** WORK TASK **
Print the lines in the listing below that fall between the line with "Image resolution: width=1045, height=813." and the line with "Annuaires (573, 61)", those two lines included, exactly as they stand and with nothing else.

** SUPPLIED DATA **
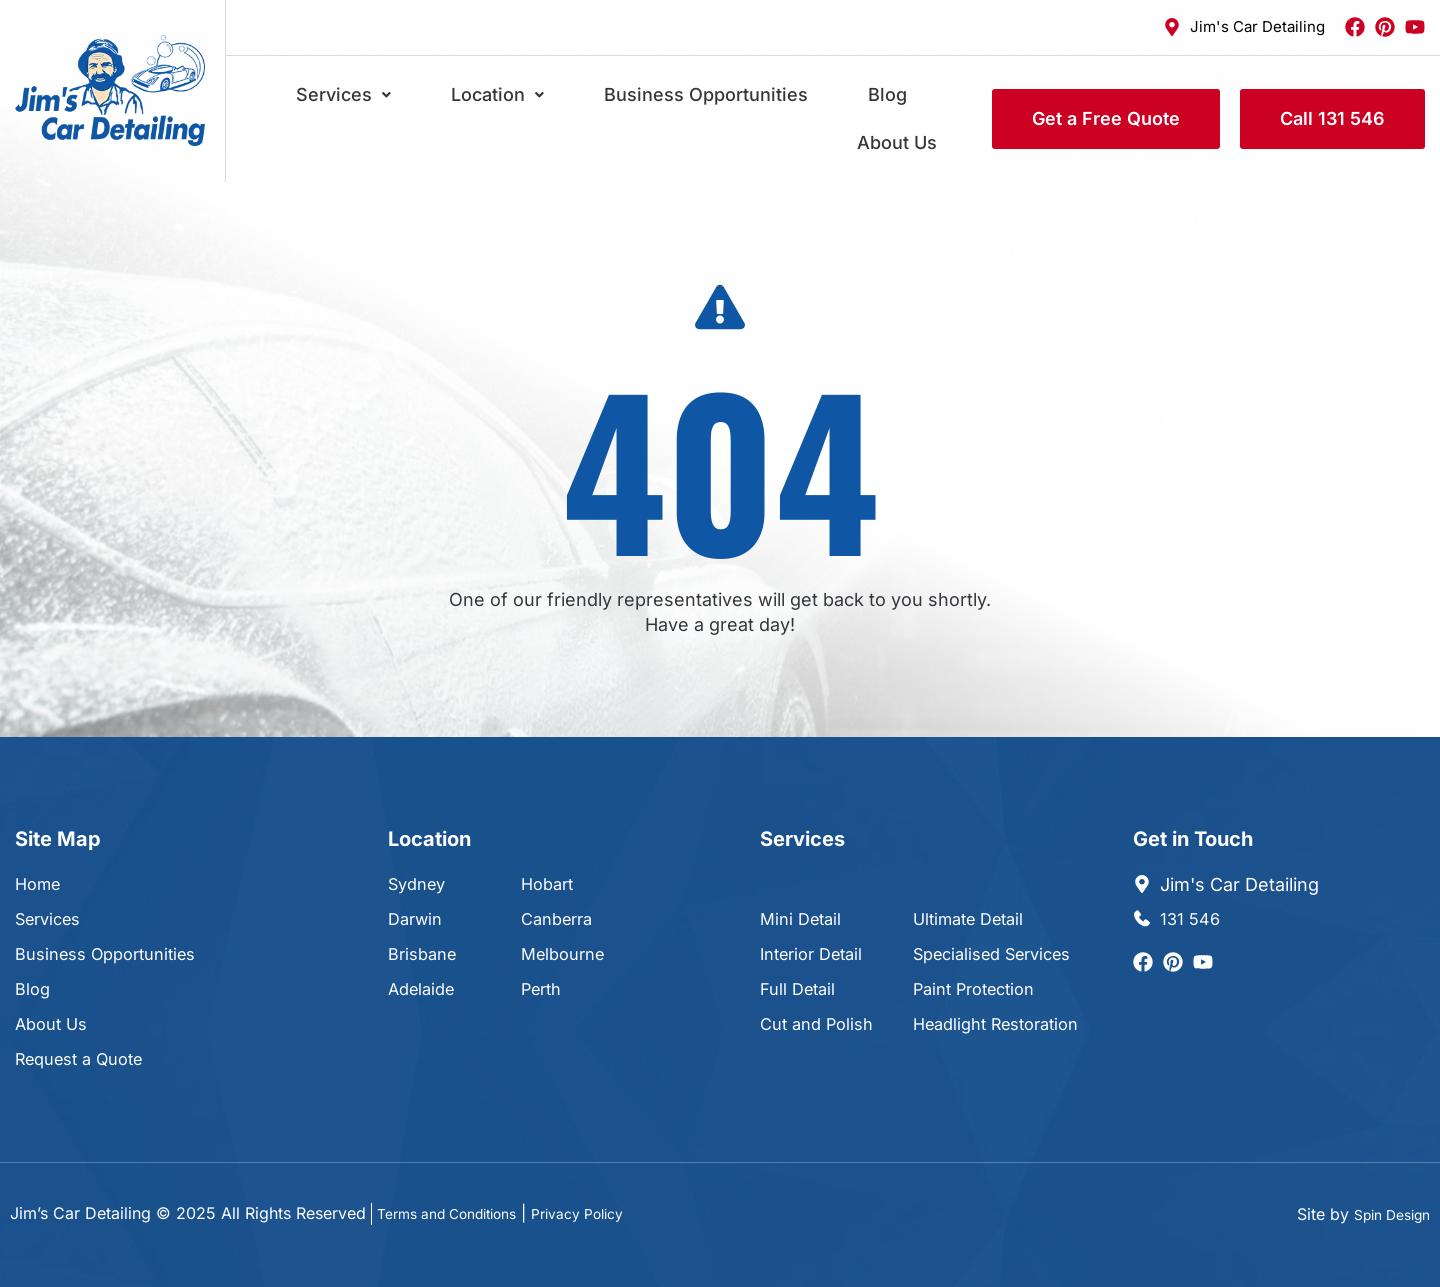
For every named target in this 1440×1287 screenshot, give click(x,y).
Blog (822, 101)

--

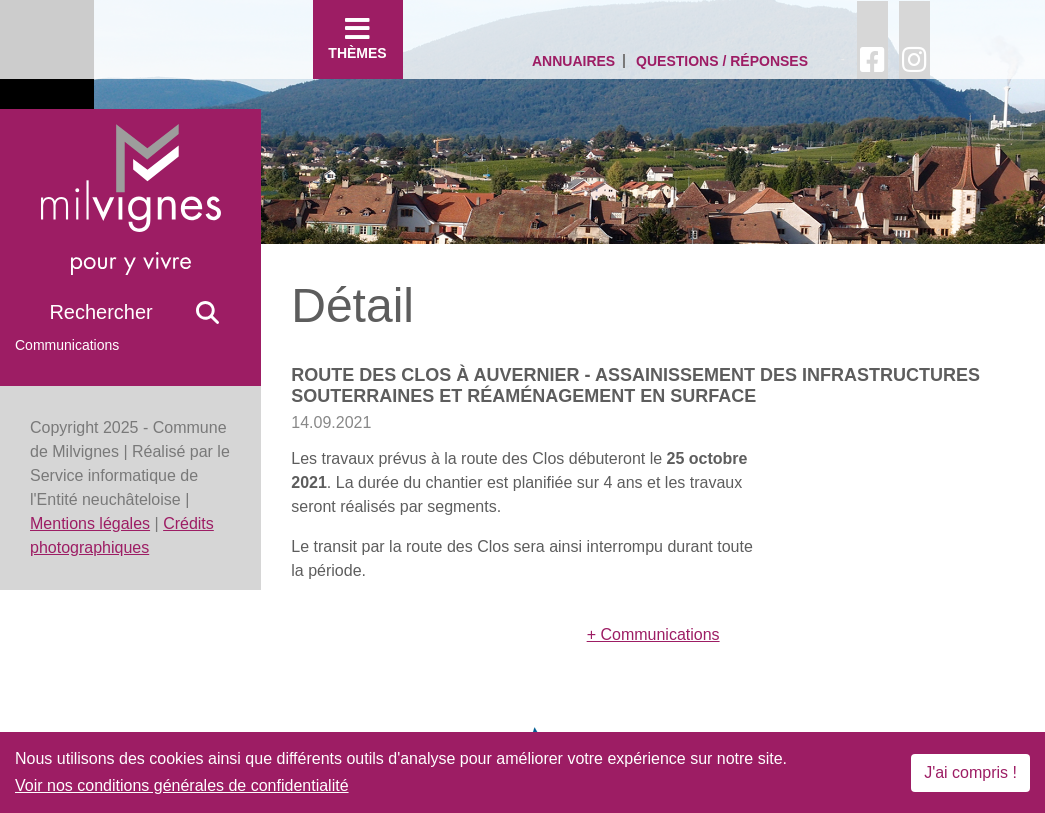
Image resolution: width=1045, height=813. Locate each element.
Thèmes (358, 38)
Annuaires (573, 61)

** THE ANSWER **
Image resolution: width=1045, height=813. Locate each element.
Thèmes (358, 38)
Annuaires (573, 61)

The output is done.